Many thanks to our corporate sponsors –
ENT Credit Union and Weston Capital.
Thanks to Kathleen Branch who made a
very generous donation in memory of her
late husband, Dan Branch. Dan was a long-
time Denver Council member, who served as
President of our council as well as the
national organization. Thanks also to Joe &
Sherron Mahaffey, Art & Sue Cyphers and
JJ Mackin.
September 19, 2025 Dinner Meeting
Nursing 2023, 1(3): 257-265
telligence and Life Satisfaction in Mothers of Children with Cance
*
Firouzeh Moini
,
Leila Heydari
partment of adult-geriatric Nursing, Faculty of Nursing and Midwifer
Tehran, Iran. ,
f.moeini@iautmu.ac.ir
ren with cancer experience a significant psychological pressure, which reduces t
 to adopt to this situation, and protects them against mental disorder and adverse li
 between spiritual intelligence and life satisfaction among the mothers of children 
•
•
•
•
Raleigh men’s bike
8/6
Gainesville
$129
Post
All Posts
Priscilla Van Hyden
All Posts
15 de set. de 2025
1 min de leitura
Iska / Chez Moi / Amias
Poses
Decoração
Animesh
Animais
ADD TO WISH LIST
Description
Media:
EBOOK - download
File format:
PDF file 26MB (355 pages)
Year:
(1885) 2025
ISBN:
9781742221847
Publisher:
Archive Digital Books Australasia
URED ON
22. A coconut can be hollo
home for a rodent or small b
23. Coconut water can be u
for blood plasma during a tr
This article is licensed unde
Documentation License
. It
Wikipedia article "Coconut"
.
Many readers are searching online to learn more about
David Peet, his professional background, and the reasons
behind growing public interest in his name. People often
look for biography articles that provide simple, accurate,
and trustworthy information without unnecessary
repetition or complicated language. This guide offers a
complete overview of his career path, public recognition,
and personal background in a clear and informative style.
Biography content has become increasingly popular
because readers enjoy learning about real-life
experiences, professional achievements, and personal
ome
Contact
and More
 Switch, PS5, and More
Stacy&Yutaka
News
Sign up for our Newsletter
--*--
• **WHAT YOU SHOULD DO**
Scan the entries and show every line in which the word "Nursing" is found.

• **OUTPUT OF THE EXERCISE**
Nursing 2023, 1(3): 257-265
partment of adult-geriatric Nursing, Faculty of Nursing and Midwifer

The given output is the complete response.